Python seems to overwrite the signal handler for SIGPIPE and effectively ignores it. Without the Python wrapper, the call to vmsplice
on a broken pipe does not even return to the line of code thereafter. When the signal is ignored, it returns with errno
set to EPIPE
.
The current solution propagates the error and effectively returns with a similar exit code. Alternatively, I could have overwritten the signal handler but it feels wrong because who knows how hard Python depends on its overwritten signal handler for this. I'm not sure whether this difference can be observed from outside or whether the return code is the only observable. It seems like the wait
syscall has this information but bash does not expose it and instead only constructs a special return code as stated above.

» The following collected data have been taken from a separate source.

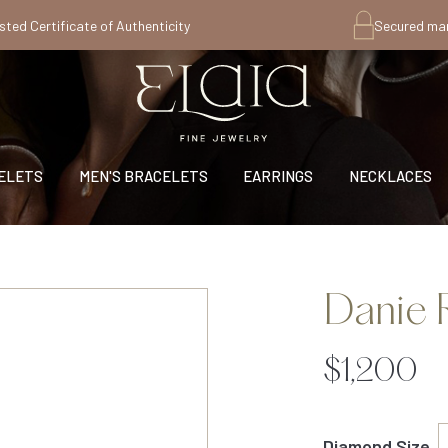
sted Certificate of Authenticity
Secured ma
ELETS
MEN'S BRACELETS
EARRINGS
NECKLACES
Danie 
$1,200
Diamond Size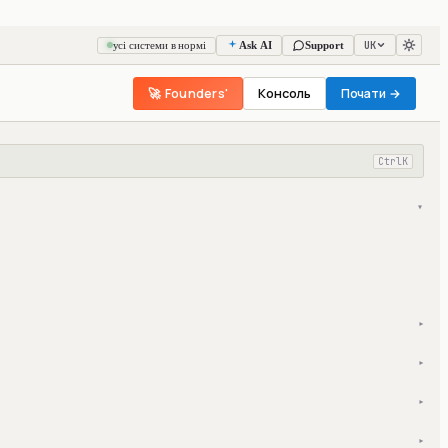
UK
усі системи в нормі
Ask AI
Support
🚀 Founders'
Консоль
Почати →
Ctrl
K
▾
▾
▾
▾
▾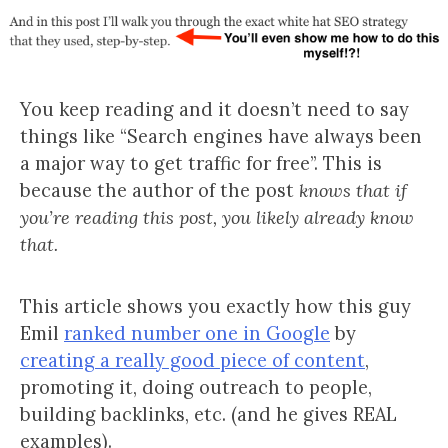
You keep reading and it doesn’t need to say
things like “Search engines have always been
a major way to get traffic for free”. This is
because the author of the post
knows that if
you’re reading this post, you likely already know
that.
This article shows you exactly how this guy
Emil
ranked number one in Google
by
creating a really good piece of content
,
promoting it, doing outreach to people,
building backlinks, etc. (and he gives REAL
examples).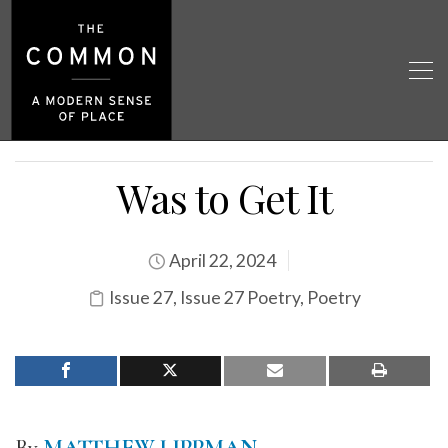
Was to Get It
April 22, 2024
Issue 27
,
Issue 27 Poetry
,
Poetry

Some further interesting considerations for SIGPIPE.
The argument about embracing lazy evaluation made me discard my argument with --export-index
, i.e., an index will not be exported on a broken pipe. Currently, this is by design.
Personally, I have no strong opinion about this yet. I see that the backtrace is confusing and implies a more problematic error than is actually the case. Therefore, I'll only guarantee that this won't happen. As for what exact error code or the exact exit method being used, I'll leave this open to change in the future (this is not even a 1.0 version yet).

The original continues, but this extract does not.